Despite the developers having to work on what they’ve called “a shoestring budget," which obviously affected the menu and UI design, the game’s visual don’t suffer for it; the characters are very well drawn and animated (with some amazing and imaginative enemy designs). The lighting effects are very well made and the gore adequate for the genre. The game has more graphical options than most iOS games, but if you turn all the effects on, such as light and bloom, be prepared for some stuttering, even on an iPad Air. And the tight budget hasn’t affected the game’s content either. Ire has plenty of content, including about 40 quests that can be played in various modes, and also an intertwined multiplayer mode of sorts which, like the Souls games, allows you to summon Boons (AI versions of friends) to come and fight alongside you, although they might not always be helpful. You can also record your replays on Everyplay so you can show off the grace with which you can die multiple times.
When it comes to the game’s monetization model, Ire is an F2P game but not one that tries to steal money out of your pocket while you’re busy killing monsters. The developers have stated in our forums that they’ve thought long and hard about which monetization path to choose from but realized that if an unknown company like Tenbirds went premium, the game’s fate would probably be a bleak one. They also considered going the “cosmetic IAPs" route because that was the closest idea to a “donation box" they could think of, but even if an armor is cosmetic, someone would have to design it, illustrate it, etc. So yes, the game is F2P but is definitely one of the most generous F2P implementations that I’ve seen on the App Store. The game offers many daily and quest-related rewards (or Challenges, as the game calls them) that give players all types of currencies, including gems. The game doesn’t hold anything back from the players, and I never felt that the game’s difficulty was being ratcheted up just to make me spent money. Yes, you’ll have to play some quests repeatedly, but while some would call that grinding, I call it playing a game I enjoy. World of Tanks Blitz is similar in that respect; I have to play with the same crappy tank over and over and over again to get enough XP and money, but I don’t mind because I actually enjoy playing the game. Same goes for Ire. Those who dismiss F2P games without even a second look might do well to remember that Hearthstone, WOT Blitz, and many other amazing games are also F2P. Don’t hate the monetization model, hate the bad monetizers.
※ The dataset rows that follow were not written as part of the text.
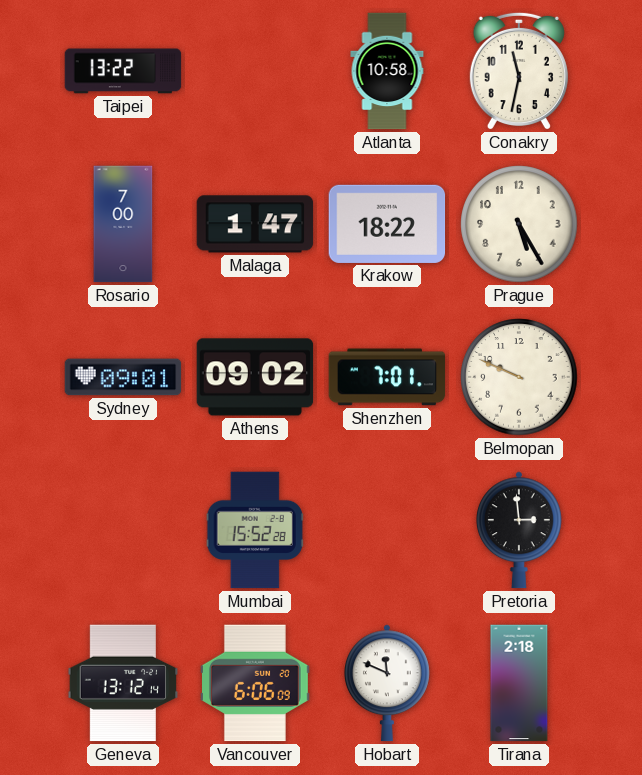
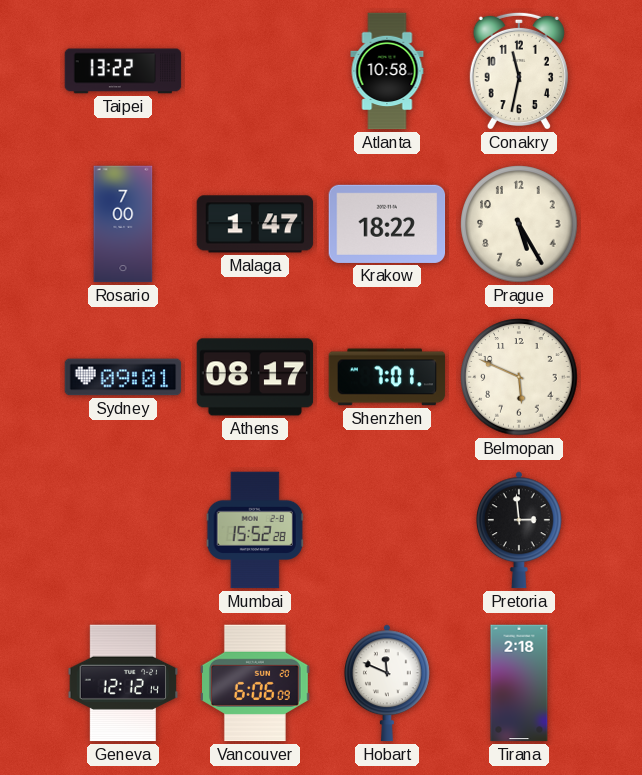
Athens: 09:02 -> 08:17
Belmopan: 9:49 -> 5:49
Geneva: 13:12 -> 12:12
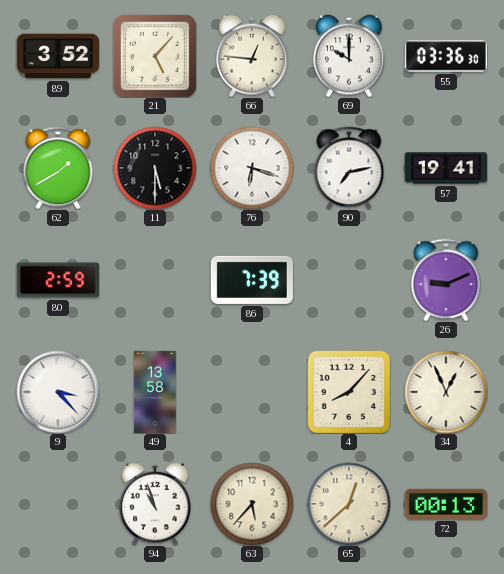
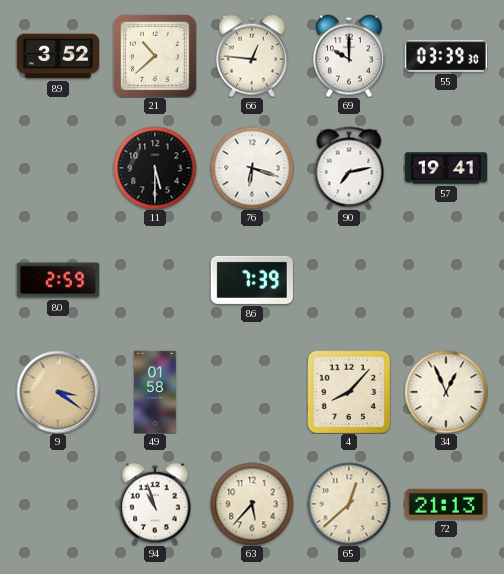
21: 5:07 -> 10:38
55: 03:36 -> 03:39
62: 1:40 -> none
26: 9:11 -> none
9: 3:23 -> 3:21
9 dial: white -> champagne
49: 13:58 -> 01:58
72: 00:13 -> 21:13
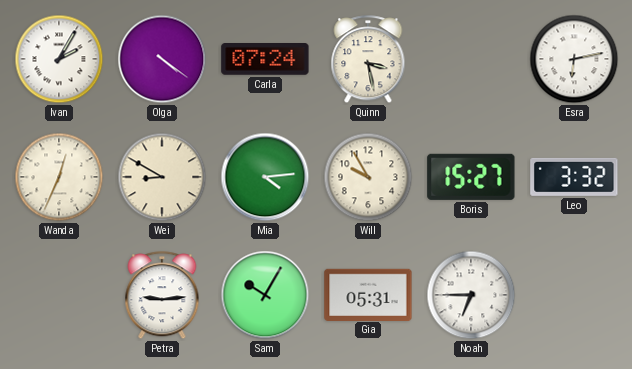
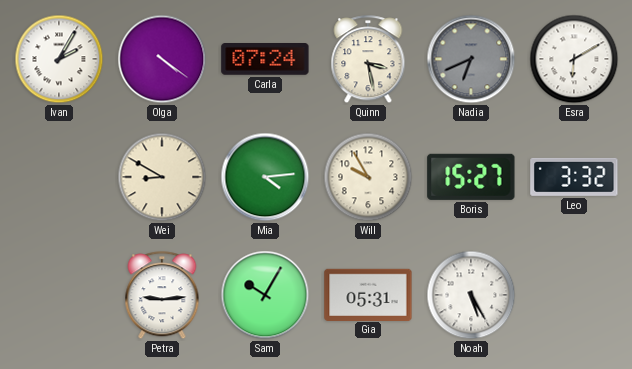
Nadia: none -> 6:41
Esra: 6:13 -> 6:10
Wanda: 12:34 -> none
Noah: 6:45 -> 5:25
Ire is a relatively-rough gem with a great art-style, demanding but gratifying combat, and plenty of content to have you playing for many, many hours.Most of the games I review don’t stay on my iPad for long (space considerations), but Ire will stick around because it’s a great game to play in short or long bursts – upgrade a little, fight a little, die a little. While there are issues with the menus, guides, and the occasional technical hiccups, this game is definitely a refreshing addition to the App Store and a game made for those who would call themselves “hardcore gamers." It would really be a shame, then, if the game’s intended audience refuses to take a chance on Ire simply because of a preference for “premium" games.